*Task inputs*.
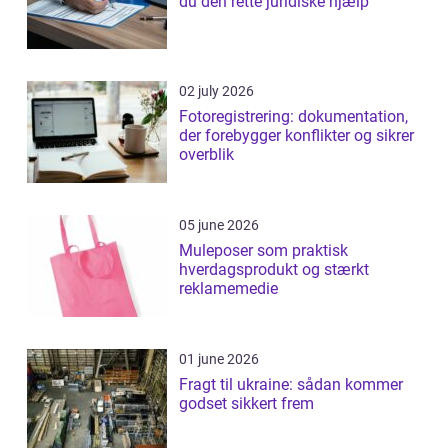
du den rette juridiske hjælp
02 july 2026
Fotoregistrering: dokumentation,
der forebygger konflikter og sikrer
overblik
05 june 2026
Muleposer som praktisk
hverdagsprodukt og stærkt
reklamemedie
01 june 2026
Fragt til ukraine: sådan kommer
godset sikkert frem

*What the task asks*. From the first line to the last, repeat the records above exactly, leaving out the pictures.

*Exercise solution*.
du den rette juridiske hjælp
02 july 2026
Fotoregistrering: dokumentation,
der forebygger konflikter og sikrer
overblik
05 june 2026
Muleposer som praktisk
hverdagsprodukt og stærkt
reklamemedie
01 june 2026
Fragt til ukraine: sådan kommer
godset sikkert frem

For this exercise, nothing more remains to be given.